This repository contains data and code to support the paper:
"The Ongoing Birth of the Narrator: Empirical Evidence for the Emergence of the Author-Narrator Distinction in Literary Criticism"
- figures
- data
- all (all labeled instances and gold)
- vanilla (folds 1-10 for vanilla model)
- down (folds 1-10 with downsampling of B)
- fic (folds 1-10 for coarse-grained model fictive-non-fictive)
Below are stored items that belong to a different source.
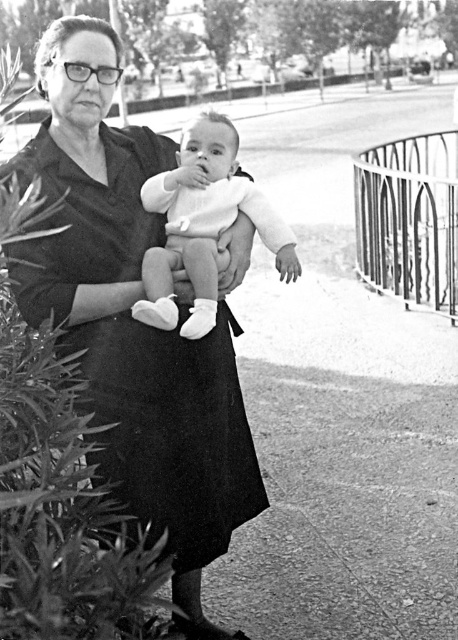 You are a photographer analyzing this image. You need to place a label for the black matte dress at center. What are the coordinates where you should place it?

The coordinates for the black matte dress at center are at point (170, 429).

Looking at this image, you are a photographer trying to capture a closeup shot of the black matte dress at center and the white soft baby at center. Since the camera can only focus on one subject at a time, which subject should you choose to ensure the taller one is in focus?

The black matte dress at center is taller than the white soft baby at center, so you should focus on the black matte dress at center to ensure the taller subject is in focus.

You are a photographer trying to capture a clear shot of the white soft baby at center. The black matte dress at center is blocking your view. Can you move the dress to the side to get a better angle?

The black matte dress at center is in front of the white soft baby at center, so moving the dress aside would allow you to see the baby clearly.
- predicted (predicted data test/large scale)
- zeit (zeit text snippets for large scale)
- dvjs (dvjs text snippets for large scale)
- scripts
- text classification (doc_classification*)
- inference (erzaehler_inference*)
- extract_erzaehler (to extract text snippets from corpora)
- get_erzaehler_embeddings (to plot token embeddings cf. Figure 4)
- make_confusion_test (plot confusion matrix on predicted test data)
Training models is based on deepset FARM: https://github.com/deepset-ai/FARM
Clone their repository and make sure that the correct dependencies are used (sentence-transformers has since gotten a dedicated version number):
git clone https://github.com/deepset-ai/FARM.git
cd FARM
pip install -r requirements.txt
pip install --editable .
Make sure to set the correct fold number in the script!